Due to a dispute over the interpretation of the ruling of the 2008 Housing and Economic Recovery Act, The California Housing Finance Agency has announced that it has temporarily suspended all Homebuyer’s Downpayment Assistance Program loans combined with FHA-insured first mortgages.  No new reservations for CHDAP loans are currently being taken; however, this doesn’t apply to conventional, USDA, or VA-insured first mortgages.  CalFHA will continue to process and purchase active CHDAP loans currently in the pipeline, but lenders will be required to execute two separate blanket liability waivers, one of which will apply to loans in the pipeline not yet closed and the other of which will apply to loans that have closed.  See the CalFHA press release for more information (http://www.calhfa.ca.gov/homeownership/bulletins/2013/2013-01.pdf). 



California Law: The California Highway Patrol is cracking down on speeders heading into the Bay Area. For the first offense, they give you two Raider tickets. If you get stopped a second time, they make you use them.
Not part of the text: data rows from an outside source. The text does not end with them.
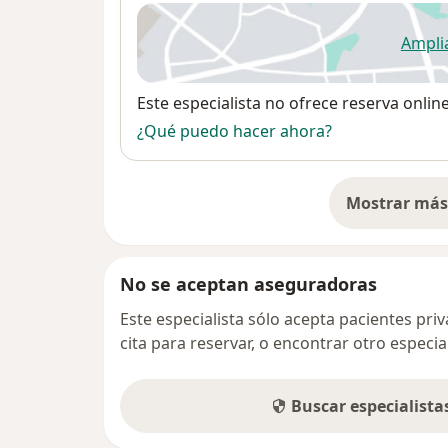
Ampli
se
Disponibilidad
Este especialista no ofrece reserva onlin
¿Qué puedo hacer ahora?
Mostrar más 
so
No se aceptan aseguradoras
Este especialista sólo acepta pacientes pr
cita para reservar, o encontrar otro especi
Buscar especialist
Q. What do you call 47 millionaires around a TV watching the Super Bowl?

A. The Oakland Raiders.


Q. What do the Oakland Raiders and Billy Graham have in common?

A. They both can make 70,000 people stand up and yell ‘Jesus Christ’.



OAKLAND. (CA)-- Oakland Raiders football practice was delayed nearly two hours earlier this year after a player reported finding an unknown white powdery substance on the practice field. Head coach Bill Callahan immediately suspended practice while police and federal investigators were called to investigate. After a complete analysis, FBI forensic experts determined that the white substance unknown to the players was the GOAL LINE. Practice was resumed after special agents decided the team was unlikely to encounter the substance again............... GO Niners!